Realitanya, perempuan yang telah banyak berkontribusi sering tak diakui perannya
Psikolog Klinis Melisa, M.Psi., menegaskan bahwa pola ini sah‑sah saja bila kedua belah pihak paham tujuan hubungan. Masalah muncul ketika perjuangan perempuan dihargai sekadar “batu loncatan”.
Pengaruh Patriarki
Budaya menempatkan pria di posisi dominan. Saat perempuan lebih maju, sebagian pria merasa harga dirinya terancam dan berusaha “mengarahkan” hubungan supaya ia kembali di puncak.
Ketidakpercayaan Diri
Menyadari belum bisa memberi nilai lebih, beberapa pria mencari pembenaran melalui permintaan agar pasangan “menemani dari nol”, berharap kelak mampu memimpin relasi.
“Tes” Kesetiaan
Ada yang memakai fase sulit sebagai ajang menguji dukungan pasangan, sayangnya sering tanpa komitmen konkret setelah sukses.
Keinginan Bertumbuh Bersama
Terdapat juga pasangan yang benar‑benar ingin membangun masa depan berdua.

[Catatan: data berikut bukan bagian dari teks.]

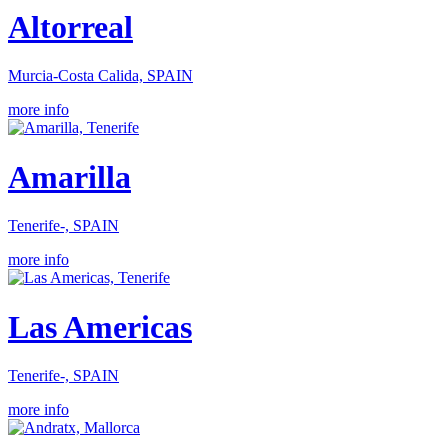
Altorreal
Murcia-Costa Calida, SPAIN
more info
Amarilla
Tenerife-, SPAIN
more info
Las Americas
Tenerife-, SPAIN
more info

Walau demikian, relasi tetap timpang jika pertumbuhan hanya dirasakan satu pihak.
Ketika hubungan berakhir setelah status pria meningkat, seluruh dukungan emosional dan materi perempuan menjadi sia‑sia. Cinta pun berubah menjadi kerja emosional tak berbayar, meninggalkan luka dan kekecewaan.